BQN: An APL Variant from Marshall Lochbaum

mlochbaum · on Aug 16, 2020

That's me! It's a pretty exciting time for BQN because I've just put the self-hosted version online where you can try it out. In addition to exploring a lot of new APL ideas[0], BQN is also a test of the Co-dfns[1] approach to compilation, meaning that with an appropriate runtime the entire bytecode compiler could be run in parallel on a GPU. It's still in proof-of-concept stage, so that the online compiler is very slow and one running on dzaima/BQN, another implementation, compiles only about as fast as Go despite having a lot less features. However, having written several thousand lines of BQN I'm very happy with the language's fundamentals, and I feel it's a big advance over APL or J.

[0] https://mlochbaum.github.io/BQN/doc/index.html

[1] https://mlochbaum.github.io/BQN/implementation/codfns.html

zerker2000 · on Aug 16, 2020

I've always been curious one decision pervading various APL: what are the relative merits of right to left evaluation order, vs more conventional left-to-right method chains? The core principles are incredibly elegant, but I must admit hitting "expressions are executed right to left, except if you hit a {} lambda, wherein separate statements are ordered left to right, but are themselves expressions going right to left again" is always kind of jarring.

mlochbaum · on Aug 16, 2020

For left-to-right execution, the dissonance between execution and statement separators (including functions and list notation) is very bad as you note.[0] For right-to-left execution, assignment has a similar problem: the name really needs to be on the left to allow easily scanning definitions, but this conflicts with the evaluation order. Particularly statements with multiple assignments in them don't work at all. Right-to-left is usually framed as a more "declarative" or "functional" style (and note that application and composition of mathematical functions follows this order) while left-to-right is considered "imperative".

In my first major language, I,[1] I did change to a left-to-right order. For BQN, which is intended to stick much closer to traditional APL, I didn't want to make such a large break from the methods that have worked in the past. I do think I'll introduce some mechanism like a "pipe" that goes in statement order so that longer chains of functions and operators can be built up without such a discontinuous reading order.

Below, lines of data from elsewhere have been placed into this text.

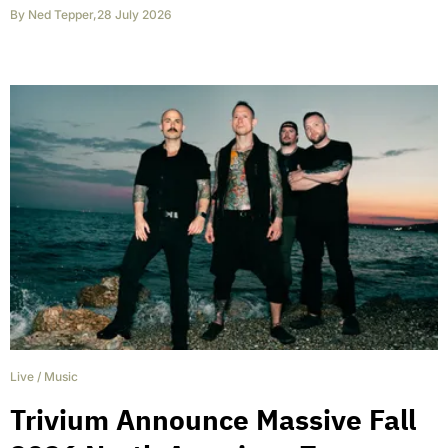
By
Ned Tepper
,
28 July 2026
Live
/
Music
Trivium Announce Massive Fall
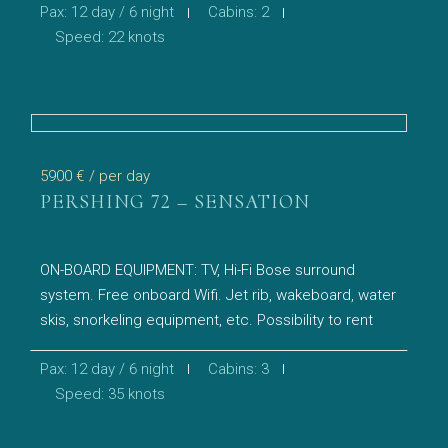
Pax: 12 day / 6 night
Cabins: 2
Speed: 22 knots
5900 €
/ per day
PERSHING 72 – SENSATION
ON-BOARD EQUIPMENT: TV, Hi-Fi Bose surround
system. Free onboard Wifi. Jet rib, wakeboard, water
skis, snorkeling equipment, etc. Possibility to rent
Pax: 12 day / 6 night
Cabins: 3
Speed: 35 knots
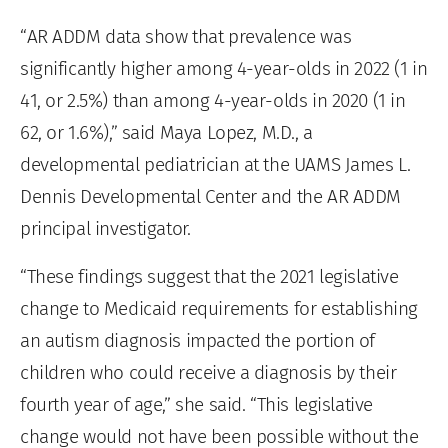
“AR ADDM data show that prevalence was
significantly higher among 4-year-olds in 2022 (1 in
41, or 2.5%) than among 4-year-olds in 2020 (1 in
62, or 1.6%),” said Maya Lopez, M.D., a
developmental pediatrician at the UAMS James L.
Dennis Developmental Center and the AR ADDM
principal investigator.
“These findings suggest that the 2021 legislative
change to Medicaid requirements for establishing
an autism diagnosis impacted the portion of
children who could receive a diagnosis by their
fourth year of age,” she said. “This legislative
change would not have been possible without the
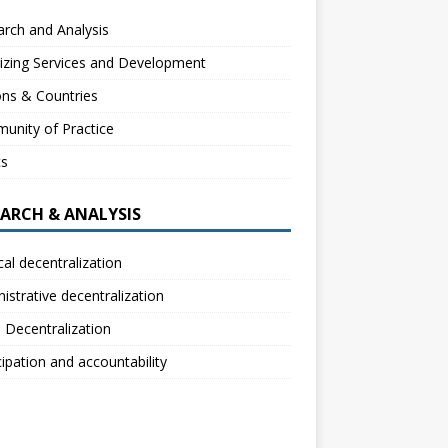
rch and Analysis
izing Services and Development
ns & Countries
unity of Practice
ts
EARCH & ANALYSIS
ical decentralization
istrative decentralization
l Decentralization
cipation and accountability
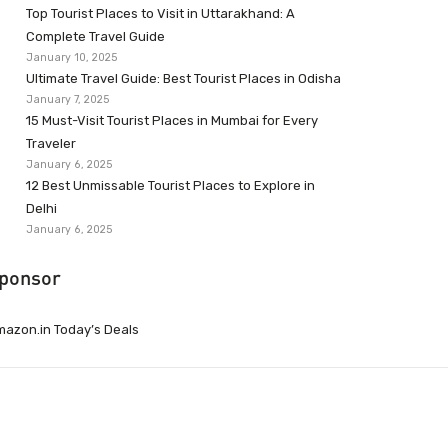
Top Tourist Places to Visit in Uttarakhand: A
Complete Travel Guide
January 10, 2025
Ultimate Travel Guide: Best Tourist Places in Odisha
January 7, 2025
15 Must-Visit Tourist Places in Mumbai for Every
Traveler
January 6, 2025
12 Best Unmissable Tourist Places to Explore in
Delhi
January 6, 2025
ponsor
azon.in Today’s Deals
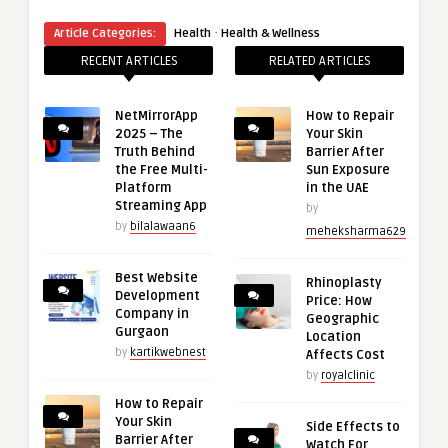
·
Article Categories:
Health
Health & Wellness
RECENT ARTICLES
RELATED ARTICLES
NetMirrorApp
How to Repair
2025 – The
Your Skin
Truth Behind
Barrier After
the Free Multi-
Sun Exposure
Platform
in the UAE
Streaming App
by
by
bilalawaan6
meheksharma629
Best Website
Rhinoplasty
Development
Price: How
Company in
Geographic
Gurgaon
Location
by
kartikwebnest
Affects Cost
by
royalclinic
How to Repair
Your Skin
Side Effects to
Barrier After
Watch For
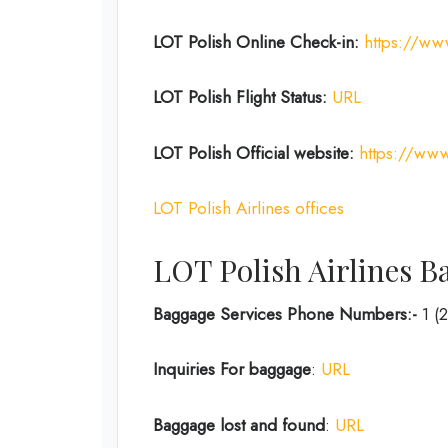
LOT Polish Online Check-in:
https://ww
LOT Polish Flight Status:
URL
LOT Polish
Official website:
https://www
LOT Polish Airlines offices
LOT Polish Airlines B
Baggage Services Phone Numbers:-
1 (
Inquiries For baggage
:
URL
Baggage lost and found
:
URL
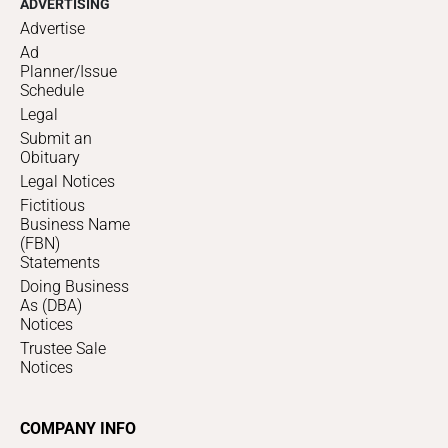
ADVERTISING
Advertise
Ad
Planner/Issue
Schedule
Legal
Submit an
Obituary
Legal Notices
Fictitious
Business Name
(FBN)
Statements
Doing Business
As (DBA)
Notices
Trustee Sale
Notices
COMPANY INFO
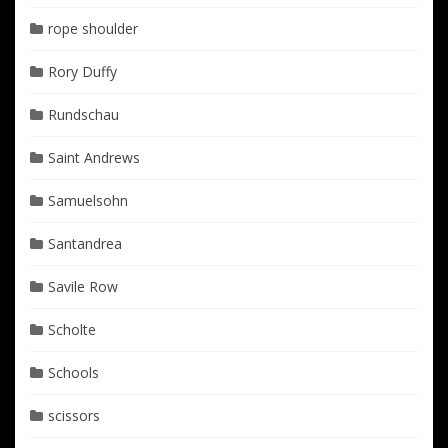
rope shoulder
Rory Duffy
Rundschau
Saint Andrews
Samuelsohn
Santandrea
Savile Row
Scholte
Schools
scissors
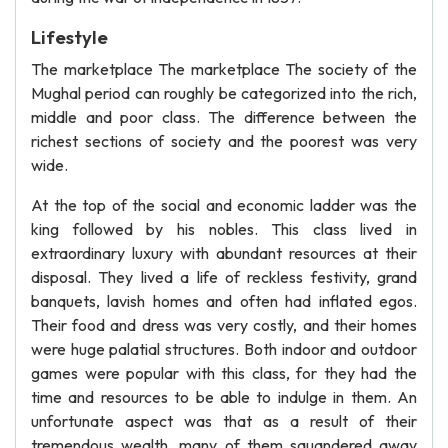
Lifestyle
The marketplace The marketplace The society of the
Mughal period can roughly be categorized into the rich,
middle and poor class. The difference between the
richest sections of society and the poorest was very
wide.
At the top of the social and economic ladder was the
king followed by his nobles. This class lived in
extraordinary luxury with abundant resources at their
disposal. They lived a life of reckless festivity, grand
banquets, lavish homes and often had inflated egos.
Their food and dress was very costly, and their homes
were huge palatial structures. Both indoor and outdoor
games were popular with this class, for they had the
time and resources to be able to indulge in them. An
unfortunate aspect was that as a result of their
tremendous wealth, many of them squandered away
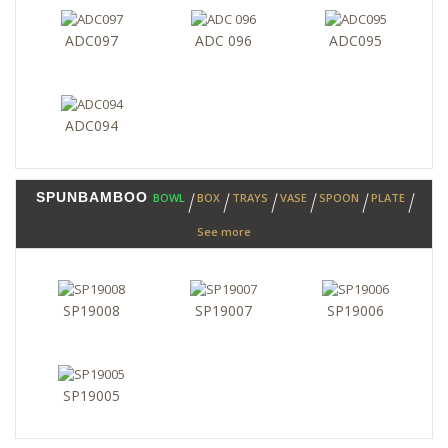
ADC097
ADC 096
ADC095
ADC094
SPUNBAMBOO
BOWL
BOX
TRAYS
VASE
SPOON
PLATE
See more
SP19008
SP19007
SP19006
SP19005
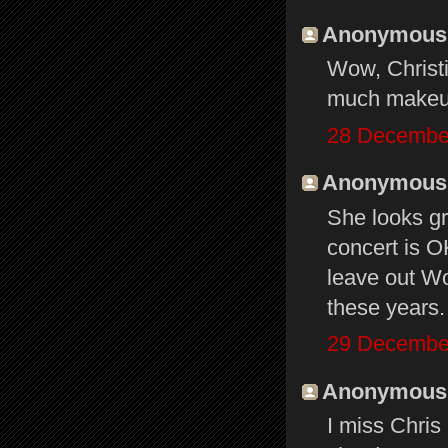
Anonymous s
Wow, Christi
much makeup
28 December
Anonymous s
She looks gr
concert is O
leave out Wo
these years.
29 December
Anonymous s
I miss Chris 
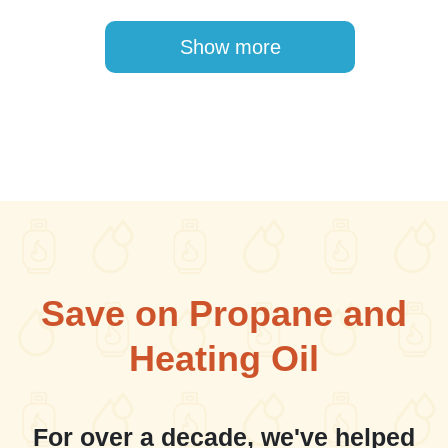
Pagination
Show more
Save on Propane and
Heating Oil
For over a decade, we've helped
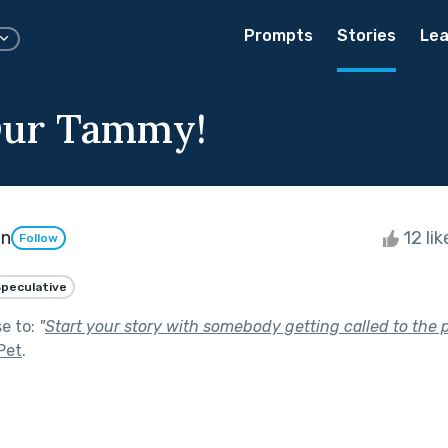
Prompts
Stories
Lea
Our Tammy!
on
12 li
Follow
peculative
se to:
"
Start your story with somebody getting called to the pr
Pet
.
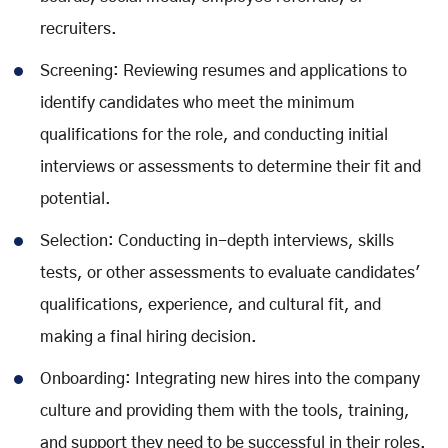
recruiters.
Screening: Reviewing resumes and applications to
identify candidates who meet the minimum
qualifications for the role, and conducting initial
interviews or assessments to determine their fit and
potential.
Selection: Conducting in-depth interviews, skills
tests, or other assessments to evaluate candidates'
qualifications, experience, and cultural fit, and
making a final hiring decision.
Onboarding: Integrating new hires into the company
culture and providing them with the tools, training,
and support they need to be successful in their roles.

[0] https://mlochbaum.github.io/BQN/problems.html#right-to-left-...

[1] https://github.com/mlochbaum/ILanguage

zerker2000 · on Aug 16, 2020

> Parentheses may be used to specify the order, but there's a (usually) better way as well: whitespace! Fewer spaces means the function will be executed earlier.

Oh man, that is a fascinating idea I've played around with some, glad someone's put it more seriously into practice.

Re: assignments, Aaron sure seems to sprinkle them liberally inside lines - though not generally ones referenced in subsequent ones, to be fair. (I suppose another notable attribute of the co-dfns codebase is extensive use of ⊣ as a leftwards statement separator)

Mathematical functions are prefix, which imo is much harder to follow than either infix (OO/APL) or suffix (RPN/Forth), though this may be more of an english-speaking intuition than some manner of universal truth. I do at least observe a trend towards "imperative but functionally pure / side-effect isolated" in recent language design.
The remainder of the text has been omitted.